ECB to hold course as Brexit squalls remain on horizon
The European Central Bank, comforted by better-than-expected data since Britain’s vote to quit the EU, will keep drastic monetary policy changes in reserve at a meeting next week, analysts predicted.
President Mario Draghi and the decision-making governing council convene in Frankfurt on Thursday for their regular policy meeting, the second after the June 23 Brexit vote.
The minutes of the July gathering hinted at a September Brexit response, noting “downside risks had clearly increased”, and stressed the bank’s “capacity and readiness to act”.
But with Britain still uncertain about what deal to seek from its EU partners, there is little sign the eurozone is suffering from the shock referendum result.
Inflation and employment have remained steady, as has the eurozone-wide purchasing managers’ index, while loans to businesses grew by 1.3 percent in July, according to ECB figures.
One cloud on the horizon was a one-point drop in business confidence across the 19-nation bloc in August, to 103.5 — although it remained above the 100-point growth/contraction threshold.
“The data we have would not justify any drastic changes,” said Carsten Brzeski, economist at ING Diba bank.
“We don’t have hard data for the third quarter yet. That makes it very difficult for the ECB staff to drastically change its growth forecast,” he added.
“So far at least, the fallout from Brexit is probably smaller than many people had feared,” agreed Ben May, analyst at Capital Economics.
While inflation stagnated in August, and at 0.2 percent is far short of the ECB’s target of slightly below 2.0 percent, May argued that “by early 2017 it is plausible that inflation could be quite close to target,” thanks largely to energy prices stabilising.
Policymakers stress that many measures announced by the ECB in March — when it lowered interest rates, expanded its quantitative easing programme from 60 to 80 billion euros ($90 billion) per month and extended it to buy corporate as well as government bonds, and offered banks new cheap loans — have yet to take full effect.
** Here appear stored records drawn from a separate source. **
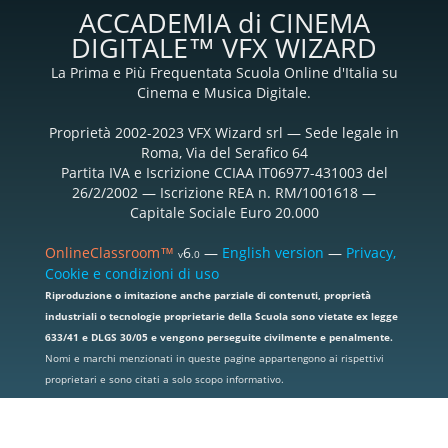
ACCADEMIA di CINEMA
DIGITALE™ VFX WIZARD
La Prima e Più Frequentata Scuola Online d'Italia su
Cinema e Musica Digitale.
Proprietà 2002-2023 VFX Wizard srl — Sede legale in
Roma, Via del Serafico 64
Partita IVA e Iscrizione CCIAA IT06977-431003 del
26/2/2002 — Iscrizione REA n. RM/1001618 —
Capitale Sociale Euro 20.000
OnlineClassroom™
6
—
English version
—
Privacy,
v
.0
Cookie e condizioni di uso
Riproduzione o imitazione anche parziale di contenuti, proprietà
industriali o tecnologie proprietarie della Scuola sono vietate ex legge
633/41 e DLGS 30/05 e vengono perseguite civilmente e penalmente.
Nomi e marchi menzionati in queste pagine appartengono ai rispettivi
proprietari e sono citati a solo scopo informativo.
“Our priority is to implement this comprehensive package in the best possible way,” Banque de France governor and ECB council member Francois Villeroy de Galhau told a Frankfurt banking conference on Wednesday.
“It is powerful, it is efficient, and it is developing in a smooth way.”
– Grumbling Germans –
But Villeroy de Galhau was addressing an audience increasingly reproachful of the ECB’s ultra-low interest rates.
“Not only banks are suffering, the consequences are fatal for savers and their pensions too,” John Cryan, chief executive of Deutsche Bank — Germany’s largest lender — told the gathering, organised by German business daily Handelsblatt.
Despite ready availability of cheap money, “there is little demand for loans from businesses because the outlook is too uncertain,” Cryan said.
Low interest rates from the US Federal Reserve and the ECB “are becoming more and more a part of the problem,” complained Volker Wieland, a member of Germany’s economic advisory council of five “wise men”, in late August.
For German lenders — which still make a large share of their income from the margin between interest paid on deposits and the rates they charge on loans — the ECB’s policy has been costly.
The central bank’s deposit rate has been negative since 2014, meaning banks have to pay to park their excess cash at the ECB overnight. In March, it hit -0.4 percent.
The headline refinancing rate at which banks borrow money from the ECB has been at zero since March and its marginal lending rate at 0.25 percent.
Felix Hufeld, head of German financial regulator BaFin, said on Thursday that “if interest rates remain as low as they are, banks’ profits will get significantly worse, despite the still unusually good economic conditions in Germany”.
Such criticisms “would prevent the ECB from cutting rates further,” said ING’s Brzeski.
“We’d need a sharp revision of the growth and inflation projections for the ECB to take action,” he went on.
Draghi has repeatedly said the bank is “ready, willing and able” to intervene further if necessary, but the lack of hard data and increasingly loud complaints from banks will likely stay his hand from the interest rate lever.
“It’s more likely that the ECB will also buy government bonds whose yields are below the deposit rate,” Commerzbank analyst Michael Schubert said, noting that the bank needs to find a response to the shortage of bonds eligible for it to buy.